28 December 2015

There is no such thing as a "Solution"

As we near the end of 2015 and look forward to 2016, it is time to reflect on the past year and look ahead to the next. The GridPP infrastructure can clearly deal with the tens/hundreds petabyte range but the middleware is just that, "middle." Some work always is needed to adapt to every new community's requirements. The large LHC experiments can move away from the established codebase and specialise their infrastructure which is both a good thing (infrastructure is flexible) and bad (not all communities can roll their own infrastructure). Using open and interoperable standards helps.

There exists research which is not high energy physics (HEP). These people look at the HEP infrastructure - the global infrastructure that found the Higgs - and say "we don't work like that."

Yet there is a role for GridPP's storageanddatamanagement infrastructure and expertise - most research areas of have data, and growing volumes of it. The expertise in moving, storing, and making data discoverable and available for processing is important regardless of which area of research the data belongs to. It doesn't matter that their analysis is different; their data problems are the same.

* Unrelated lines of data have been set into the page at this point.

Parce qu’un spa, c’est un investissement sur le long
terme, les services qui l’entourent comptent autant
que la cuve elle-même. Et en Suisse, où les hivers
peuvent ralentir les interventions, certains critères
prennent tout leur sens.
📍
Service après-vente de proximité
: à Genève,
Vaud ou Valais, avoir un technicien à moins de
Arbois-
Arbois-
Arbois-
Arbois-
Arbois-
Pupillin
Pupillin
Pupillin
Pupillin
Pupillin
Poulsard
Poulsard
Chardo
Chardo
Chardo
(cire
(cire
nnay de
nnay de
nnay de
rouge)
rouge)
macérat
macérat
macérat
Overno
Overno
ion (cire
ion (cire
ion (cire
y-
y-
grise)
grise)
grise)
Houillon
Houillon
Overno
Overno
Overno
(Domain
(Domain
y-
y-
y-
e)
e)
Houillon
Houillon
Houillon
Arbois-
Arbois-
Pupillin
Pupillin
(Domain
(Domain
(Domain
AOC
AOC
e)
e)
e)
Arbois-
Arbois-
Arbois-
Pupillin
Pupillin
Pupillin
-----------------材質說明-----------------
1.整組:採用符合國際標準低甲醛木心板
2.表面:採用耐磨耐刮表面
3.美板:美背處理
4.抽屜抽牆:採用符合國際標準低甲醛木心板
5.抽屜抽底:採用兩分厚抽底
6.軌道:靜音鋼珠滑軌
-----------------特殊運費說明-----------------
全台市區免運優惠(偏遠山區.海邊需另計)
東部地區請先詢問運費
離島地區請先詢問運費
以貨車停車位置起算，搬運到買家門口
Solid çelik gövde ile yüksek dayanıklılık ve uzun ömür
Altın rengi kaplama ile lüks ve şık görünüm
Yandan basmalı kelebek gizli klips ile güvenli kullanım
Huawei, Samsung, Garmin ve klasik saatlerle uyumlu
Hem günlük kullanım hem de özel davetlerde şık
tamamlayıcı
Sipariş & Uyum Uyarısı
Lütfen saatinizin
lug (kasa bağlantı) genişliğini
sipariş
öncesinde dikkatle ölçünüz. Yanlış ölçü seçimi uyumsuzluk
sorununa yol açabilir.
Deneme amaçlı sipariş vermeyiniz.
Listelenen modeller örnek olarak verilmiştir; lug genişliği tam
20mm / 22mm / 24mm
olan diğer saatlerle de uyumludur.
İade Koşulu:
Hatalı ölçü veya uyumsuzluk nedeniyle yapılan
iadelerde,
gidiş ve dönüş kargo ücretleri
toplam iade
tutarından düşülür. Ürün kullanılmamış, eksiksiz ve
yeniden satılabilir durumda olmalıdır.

Big data volumes are also already found in astronomy, bioinformatics, Earth sciences, etc., and these communities have developed methods for data management, too. So 2016 will be an important year to continue the discussions with their infrastructure managers and developers - while every community is different and there is no such thing as a "solution," the more expertise and infrastructure we can share, the more easily we can manage the research data challenges of the future.

16 December 2015

DPM Workshop 2015

This year, the annual DPM Collaboration Workshop was hosted by the core DPM development team themselves, at CERN.

As usual, it was a two-day affair, headed by regional site reports from around the world - Italy, France, Australia and the UK reported.

One common topic between the site reports was discussion of the different approaches to configuring/maintaining DPM instances - France being a Quattor-dominant zone, with separately maintained configuration, Italy using a Foreman-driven puppet (requiring some modification of the "standard" DPM puppet scripts), and Australia and the UK using the standard puppet local config or hand-configured systems.
Another common topic was discussion of the recent ATLAS-driven storage tasks - the decommissioning of the large amount of data in PRODDISK, and the push for the new data dumps for consistency checking. People were generally rather unhappy about the PRODDISK task, especially in how slow it was to actually delete all the data from the token using the rfio-based admin tools. The newer davix-tools, which should be much faster, are unfortunately much less well known at present.

(Several sites also called out Andrey Kirianov's dpm-dbck tool for deep database linting and consistency checking as being especially useful - and he had a talk later in the workshop describing his future release plans, incorporating feedback.)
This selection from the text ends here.